Quick Start with AI Generation

# Complete workflow: audio → transcripts → AI campaign docs
python main.py process your_session_audio/ --output-dir session_01 --all-steps --generate-campaign

# Generate from existing transcript (recommended for testing)
python main.py generate session_01/Session_*_Final_COMPLETE.txt --output-dir campaign_docs --prompts NPC_template LOCATIONS_template

Expected Output

campaign_docs/
├── NPC_your-session.md      # All NPCs with full profiles and quotes
└── LOCATIONS_your-session.md # All locations with detailed descriptions

Cost & Performance

  • Cost: $0.01-0.10 per session (varies by transcript length and provider)
  • Speed: 30-60 seconds per document
  • Accuracy: Direct analysis provides 100% relevant content (no entity extraction errors)

Available AI Prompt Templates

  • NPC_template: Comprehensive NPC analysis with physical descriptions, motivations, relationships, and roleplaying notes
  • LOCATIONS_template: Detailed location documentation including events, history, secrets, and plot hooks
  • dm_simple_story_summarizer: NY Times-style short stories (10+ pages, Stephen King/Neil Gaiman style)
  • PC_tracker: Individual player character session analysis with relationships, quotes, and development tracking
  • dm_encounter_template: Structured encounter documentation
  • PC_metadata: Player character metadata and background information

AI Provider Setup

# Copy example environment file
cp .env.example .env

# Add your API keys (choose one or more providers):
# ANTHROPIC_API_KEY=sk-ant-your-key-here      # Claude (recommended for long transcripts)
# OPENAI_API_KEY=sk-your-openai-key-here      # ChatGPT (fast and cost-effective)
# GOOGLE_API_KEY=your-google-key-here         # Gemini (alternative option)

Testing & Template Improvement

Current Status: Step 1 (Direct Generation) is complete and working.
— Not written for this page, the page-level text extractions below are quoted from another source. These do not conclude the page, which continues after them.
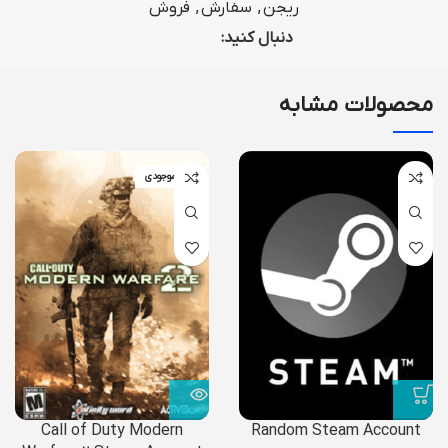
ریجن
,
سفارش
,
فروش
دنبال کنید:
محصولات مشابه
اتمام موجودی
Call of Duty Modern
Random Steam Account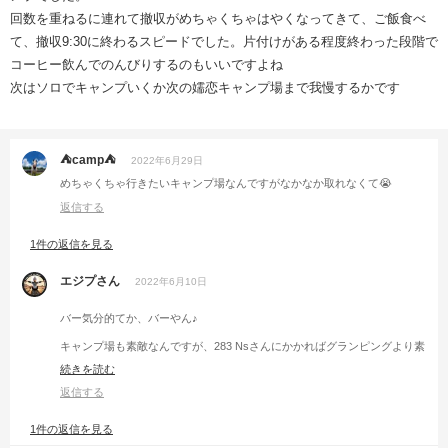
回数を重ねるに連れて撤収がめちゃくちゃはやくなってきて、ご飯食べ
て、撤収9:30に終わるスピードでした。片付けがある程度終わった段階で
コーヒー飲んでのんびりするのもいいですよね
次はソロでキャンプいくか次の嬬恋キャンプ場まで我慢するかです
⛺camp⛺
2022年6月29日
めちゃくちゃ行きたいキャンプ場なんですがなかなか取れなくて😭
返信する
1件の返信を見る
エジプさん
2022年6月10日
バー気分的てか、バーやん♪
キャンプ場も素敵なんですが、283 Nsさんにかかればグランピングより素
敵にみえます😆
続きを読む
返信する
1件の返信を見る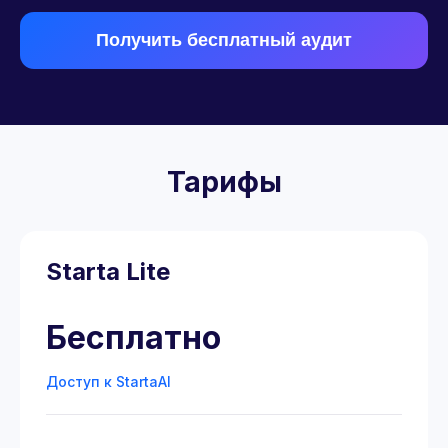
Получить бесплатный аудит
Тарифы
Starta Lite
Бесплатно
Доступ к StartaAI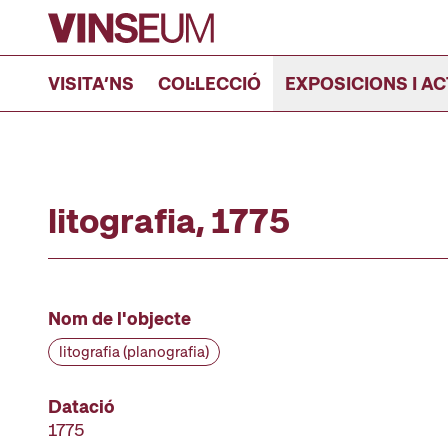
Anar al contingut
VISITA’NS
COL·LECCIÓ
EXPOSICIONS I AC
litografia, 1775
Nom de l'objecte
litografia (planografia)
Datació
1775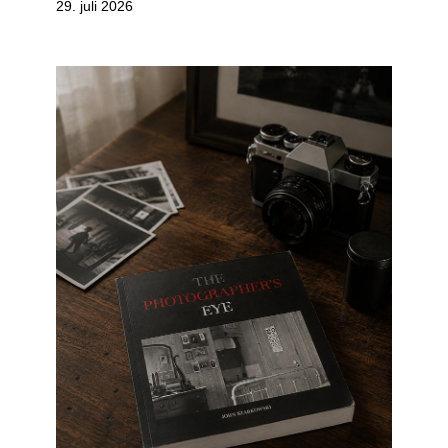
29. juli 2026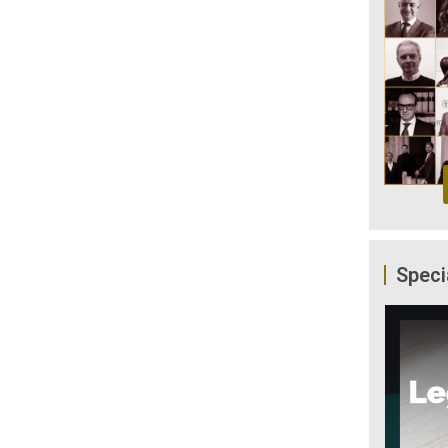
Speci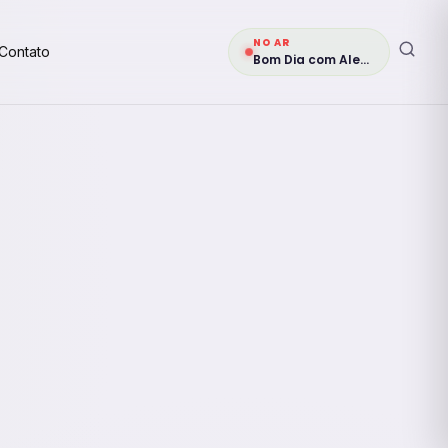
NO AR
Contato
Bom Dia com Alegria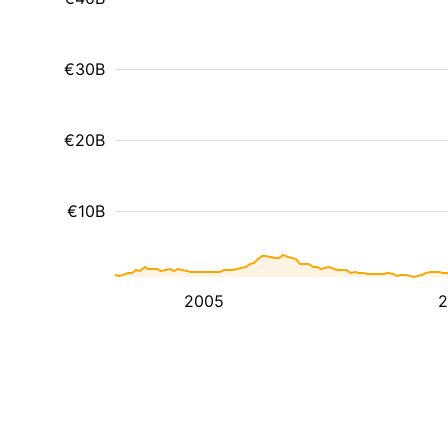
€30B
€20B
€10B
2005
2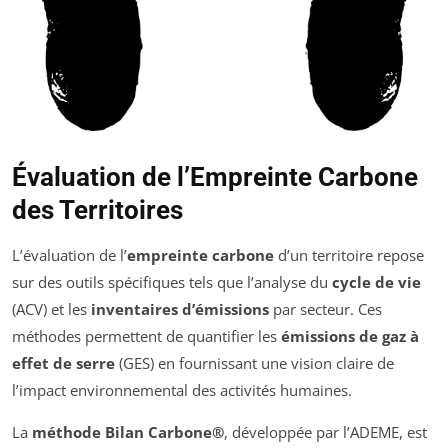
Évaluation de l’Empreinte Carbone
des Territoires
L’évaluation de l’
empreinte carbone
d’un territoire repose
sur des outils spécifiques tels que l’analyse du
cycle de vie
(ACV) et les
inventaires d’émissions
par secteur. Ces
méthodes permettent de quantifier les
émissions de gaz à
effet de serre
(GES) en fournissant une vision claire de
l’impact environnemental des activités humaines.
La
méthode Bilan Carbone®
, développée par l’ADEME, est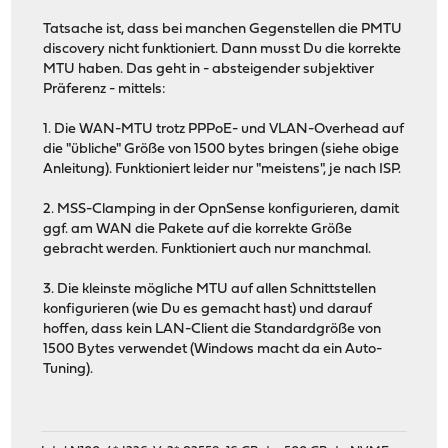
Tatsache ist, dass bei manchen Gegenstellen die PMTU
discovery nicht funktioniert. Dann musst Du die korrekte
MTU haben. Das geht in - absteigender subjektiver
Präferenz - mittels:
1. Die WAN-MTU trotz PPPoE- und VLAN-Overhead auf
die "übliche" Größe von 1500 bytes bringen (siehe obige
Anleitung). Funktioniert leider nur "meistens", je nach ISP.
2. MSS-Clamping in der OpnSense konfigurieren, damit
ggf. am WAN die Pakete auf die korrekte Größe
gebracht werden. Funktioniert auch nur manchmal.
3. Die kleinste mögliche MTU auf allen Schnittstellen
konfigurieren (wie Du es gemacht hast) und darauf
hoffen, dass kein LAN-Client die Standardgröße von
1500 Bytes verwendet (Windows macht da ein Auto-
Tuning).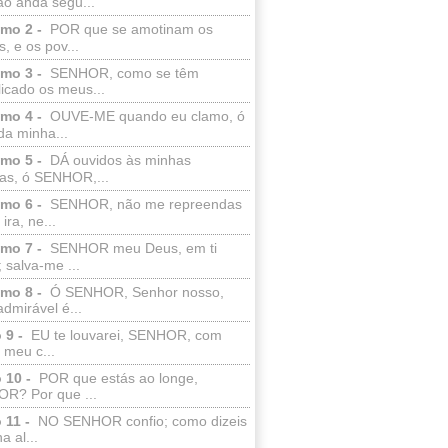
ão anda segu...
lmo 2 -
POR que se amotinam os
s, e os pov...
lmo 3 -
SENHOR, como se têm
licado os meus...
lmo 4 -
OUVE-ME quando eu clamo, ó
da minha...
lmo 5 -
DÁ ouvidos às minhas
ras, ó SENHOR,...
lmo 6 -
SENHOR, não me repreendas
ira, ne...
lmo 7 -
SENHOR meu Deus, em ti
; salva-me ...
lmo 8 -
Ó SENHOR, Senhor nosso,
dmirável é...
 9 -
EU te louvarei, SENHOR, com
 meu c...
 10 -
POR que estás ao longe,
R? Por que ...
 11 -
NO SENHOR confio; como dizeis
a al...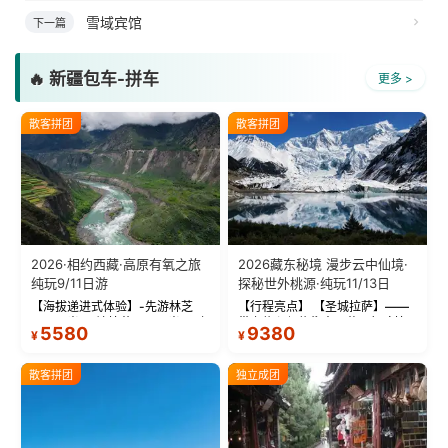
雪域宾馆
下一篇
🔥 新疆包车-拼车
更多 >
散客拼团
散客拼团
2026·相约西藏·高原有氧之旅
2026藏东秘境 漫步云中仙境·
纯玩9/11日游
探秘世外桃源·纯玩11/13日
【海拔递进式体验】-先游林芝
【行程亮点】 【圣城拉萨】——
(2900米)再访拉萨(3650米)，亲
带上信心与信仰去西藏，行吟拉
5580
9380
¥
¥
测 99%游客零高反 。 【贴心保
萨，感受这座城与生俱来的与众
障】-全程配备便携式制氧机，高
不同！ 【布达拉宫】——集宫殿
反根本不是事儿 ！ 【无人机航
城堡寺院于一体的宏伟建筑，是
散客拼团
独立成团
拍】-雪山/圣湖/...
西藏最完整的古代...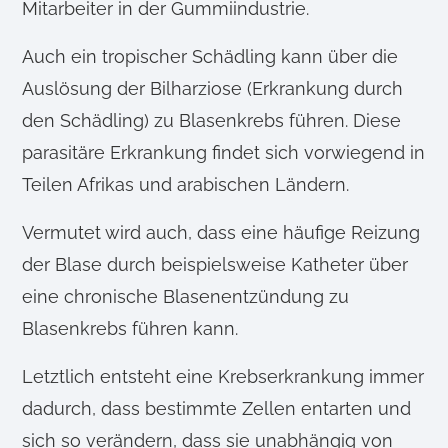
Mitarbeiter in der Gummiindustrie.
Auch ein tropischer Schädling kann über die
Auslösung der Bilharziose (Erkrankung durch
den Schädling) zu Blasenkrebs führen. Diese
parasitäre Erkrankung findet sich vorwiegend in
Teilen Afrikas und arabischen Ländern.
Vermutet wird auch, dass eine häufige Reizung
der Blase durch beispielsweise Katheter über
eine chronische Blasenentzündung zu
Blasenkrebs führen kann.
Letztlich entsteht eine Krebserkrankung immer
dadurch, dass bestimmte Zellen entarten und
sich so verändern, dass sie unabhängig von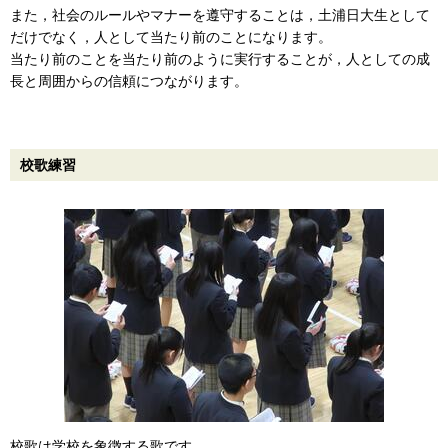
また，社会のルールやマナーを遵守することは，土浦日大生として
だけでなく，人として当たり前のことになります。
当たり前のことを当たり前のように実行することが，人としての成
長と周囲からの信頼につながります。
校歌練習
校歌は学校を象徴する歌です。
Step 2 (Intelligent Merging) is on hold for testing and template refinement.

Test the system:

# Generate documents from your transcript
python main.py generate your_transcript.txt --output-dir test_campaign --prompts NPC_template

# Review the generated markdown files
ls test_campaign/
cat test_campaign/NPC_*.md

Template Enhancement: The AI prompts in AI_Prompts/ can be customized for your campaign style. Modify the templates to match your preferred output format.

Example Test Session

Here's what to expect when testing the AI generation with a typical D&D session transcript:

Input: Session transcript (8 pages) containing:

  • 3 NPCs: Tavern keeper "Grenda", Guard captain "Marcus", Mysterious stranger "Vex"
  • 2 Locations: "The Prancing Pony" tavern, "Westgate Guard Tower"
  • 1 Combat encounter with bandits
  • Character dialogue and roleplay

Generated Output:

NPC_test-session.md (example excerpt):

---
prompt_type: NPC_template
session_name: test-session
generated_date: 2024-01-15T14:30:25
provider: anthropic
auto_generated: true
---

# NPCs from Test Session

## Grenda - The Prancing Pony Tavern Keeper

**Physical Description**: A stout halfling woman with graying brown hair tied back in a practical bun...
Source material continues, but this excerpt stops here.